TASK OBJECTIVE: Pull every line with "Zagra" from the data.

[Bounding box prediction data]
= = = =

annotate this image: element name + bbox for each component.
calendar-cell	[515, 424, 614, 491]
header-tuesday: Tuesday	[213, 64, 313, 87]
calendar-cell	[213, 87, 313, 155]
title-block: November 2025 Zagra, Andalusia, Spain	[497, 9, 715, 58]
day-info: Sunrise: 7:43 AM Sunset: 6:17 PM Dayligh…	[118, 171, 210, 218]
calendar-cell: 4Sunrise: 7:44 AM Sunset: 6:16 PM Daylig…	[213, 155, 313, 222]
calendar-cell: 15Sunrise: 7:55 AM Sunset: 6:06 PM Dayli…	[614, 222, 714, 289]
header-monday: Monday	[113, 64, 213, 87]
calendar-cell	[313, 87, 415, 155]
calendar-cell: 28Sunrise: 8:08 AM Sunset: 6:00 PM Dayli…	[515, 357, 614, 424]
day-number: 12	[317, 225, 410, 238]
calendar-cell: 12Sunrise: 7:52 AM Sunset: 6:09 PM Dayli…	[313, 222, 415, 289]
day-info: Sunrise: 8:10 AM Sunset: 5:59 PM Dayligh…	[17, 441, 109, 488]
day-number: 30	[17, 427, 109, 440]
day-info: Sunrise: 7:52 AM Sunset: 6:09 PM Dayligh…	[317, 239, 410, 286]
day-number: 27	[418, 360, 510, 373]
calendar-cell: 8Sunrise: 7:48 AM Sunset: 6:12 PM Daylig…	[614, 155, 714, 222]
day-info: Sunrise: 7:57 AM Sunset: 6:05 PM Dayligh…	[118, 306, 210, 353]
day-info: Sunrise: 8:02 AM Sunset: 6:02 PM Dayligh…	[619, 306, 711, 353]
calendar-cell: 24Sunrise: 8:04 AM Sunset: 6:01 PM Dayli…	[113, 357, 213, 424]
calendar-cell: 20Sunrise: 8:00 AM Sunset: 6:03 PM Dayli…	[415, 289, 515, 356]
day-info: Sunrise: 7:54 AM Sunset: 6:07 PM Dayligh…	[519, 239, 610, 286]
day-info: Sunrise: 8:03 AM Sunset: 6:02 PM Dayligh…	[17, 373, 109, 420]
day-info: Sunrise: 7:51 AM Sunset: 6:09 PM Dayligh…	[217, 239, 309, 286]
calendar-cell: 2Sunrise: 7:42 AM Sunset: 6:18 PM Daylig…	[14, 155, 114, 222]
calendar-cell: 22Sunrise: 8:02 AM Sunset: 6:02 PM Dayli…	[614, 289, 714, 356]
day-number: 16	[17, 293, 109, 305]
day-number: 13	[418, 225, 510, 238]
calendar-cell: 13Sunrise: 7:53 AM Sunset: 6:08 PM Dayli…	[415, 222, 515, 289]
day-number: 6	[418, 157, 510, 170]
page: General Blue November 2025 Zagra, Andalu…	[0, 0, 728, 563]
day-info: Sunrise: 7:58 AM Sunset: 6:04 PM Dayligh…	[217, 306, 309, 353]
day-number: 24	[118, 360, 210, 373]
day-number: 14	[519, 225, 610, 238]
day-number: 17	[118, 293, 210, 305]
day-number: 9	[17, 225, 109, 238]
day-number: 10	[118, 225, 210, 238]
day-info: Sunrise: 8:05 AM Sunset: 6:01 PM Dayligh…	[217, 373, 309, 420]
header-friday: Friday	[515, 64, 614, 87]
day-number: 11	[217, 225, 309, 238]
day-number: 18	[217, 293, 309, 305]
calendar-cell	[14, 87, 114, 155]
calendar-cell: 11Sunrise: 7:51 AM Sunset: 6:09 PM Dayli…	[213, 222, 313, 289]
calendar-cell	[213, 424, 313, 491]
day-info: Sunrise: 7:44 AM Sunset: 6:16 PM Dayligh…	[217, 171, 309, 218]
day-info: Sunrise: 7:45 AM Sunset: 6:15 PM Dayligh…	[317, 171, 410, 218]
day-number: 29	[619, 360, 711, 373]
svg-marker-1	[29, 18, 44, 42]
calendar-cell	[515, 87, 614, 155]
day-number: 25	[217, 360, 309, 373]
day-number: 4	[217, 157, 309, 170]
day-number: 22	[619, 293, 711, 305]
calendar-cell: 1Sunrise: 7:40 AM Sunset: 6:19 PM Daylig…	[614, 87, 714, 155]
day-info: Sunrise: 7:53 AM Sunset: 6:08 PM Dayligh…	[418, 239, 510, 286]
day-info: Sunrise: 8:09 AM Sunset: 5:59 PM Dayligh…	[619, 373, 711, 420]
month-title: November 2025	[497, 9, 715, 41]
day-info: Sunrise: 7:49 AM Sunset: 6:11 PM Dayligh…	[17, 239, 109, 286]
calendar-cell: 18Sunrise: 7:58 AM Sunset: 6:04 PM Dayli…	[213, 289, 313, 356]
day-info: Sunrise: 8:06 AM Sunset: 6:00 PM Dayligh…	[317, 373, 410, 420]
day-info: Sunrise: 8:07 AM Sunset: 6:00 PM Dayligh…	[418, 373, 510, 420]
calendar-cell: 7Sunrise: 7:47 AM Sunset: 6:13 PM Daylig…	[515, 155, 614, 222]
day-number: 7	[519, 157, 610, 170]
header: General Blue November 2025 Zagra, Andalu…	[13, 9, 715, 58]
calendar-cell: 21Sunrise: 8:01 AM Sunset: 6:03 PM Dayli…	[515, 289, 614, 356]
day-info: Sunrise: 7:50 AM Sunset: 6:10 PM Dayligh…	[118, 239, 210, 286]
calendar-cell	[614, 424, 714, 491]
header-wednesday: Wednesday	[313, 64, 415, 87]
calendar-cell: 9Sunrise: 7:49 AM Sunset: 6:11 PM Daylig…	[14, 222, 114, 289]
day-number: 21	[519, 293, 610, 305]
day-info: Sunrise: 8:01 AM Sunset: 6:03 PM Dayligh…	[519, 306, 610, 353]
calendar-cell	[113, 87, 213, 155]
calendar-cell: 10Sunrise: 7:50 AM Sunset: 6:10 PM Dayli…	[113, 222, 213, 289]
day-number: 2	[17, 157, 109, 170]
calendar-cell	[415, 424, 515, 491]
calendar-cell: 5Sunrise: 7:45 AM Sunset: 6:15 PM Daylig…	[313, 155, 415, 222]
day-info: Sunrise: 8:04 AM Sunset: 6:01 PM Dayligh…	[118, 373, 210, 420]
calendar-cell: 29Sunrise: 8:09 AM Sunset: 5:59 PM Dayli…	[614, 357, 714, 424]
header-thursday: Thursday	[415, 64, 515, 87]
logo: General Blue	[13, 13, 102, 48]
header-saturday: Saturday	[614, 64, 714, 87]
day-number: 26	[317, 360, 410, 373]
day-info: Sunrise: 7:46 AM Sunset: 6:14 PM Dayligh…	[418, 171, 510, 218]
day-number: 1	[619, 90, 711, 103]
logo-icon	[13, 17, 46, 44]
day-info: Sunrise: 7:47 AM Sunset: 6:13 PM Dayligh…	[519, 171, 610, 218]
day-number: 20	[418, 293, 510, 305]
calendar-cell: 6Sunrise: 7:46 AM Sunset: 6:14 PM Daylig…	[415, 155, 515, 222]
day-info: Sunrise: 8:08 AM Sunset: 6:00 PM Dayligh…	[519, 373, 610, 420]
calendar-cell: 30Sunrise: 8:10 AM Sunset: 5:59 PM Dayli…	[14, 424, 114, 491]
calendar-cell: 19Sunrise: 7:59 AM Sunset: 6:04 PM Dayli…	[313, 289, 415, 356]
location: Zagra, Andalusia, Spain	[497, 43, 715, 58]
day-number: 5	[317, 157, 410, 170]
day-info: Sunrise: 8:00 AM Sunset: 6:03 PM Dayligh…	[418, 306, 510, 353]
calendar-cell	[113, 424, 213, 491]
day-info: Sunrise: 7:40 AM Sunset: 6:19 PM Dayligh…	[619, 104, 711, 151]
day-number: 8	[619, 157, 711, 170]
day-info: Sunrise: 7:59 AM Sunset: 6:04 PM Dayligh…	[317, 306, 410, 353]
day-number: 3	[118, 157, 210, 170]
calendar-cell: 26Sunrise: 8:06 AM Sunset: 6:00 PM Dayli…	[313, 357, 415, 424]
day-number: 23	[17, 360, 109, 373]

= = = =

YOUR SOLUTION:
title-block: November 2025 Zagra, Andalusia, Spain	[497, 9, 715, 58]
page: General Blue November 2025 Zagra, Andalu…	[0, 0, 728, 563]
header: General Blue November 2025 Zagra, Andalu…	[13, 9, 715, 58]
location: Zagra, Andalusia, Spain	[497, 43, 715, 58]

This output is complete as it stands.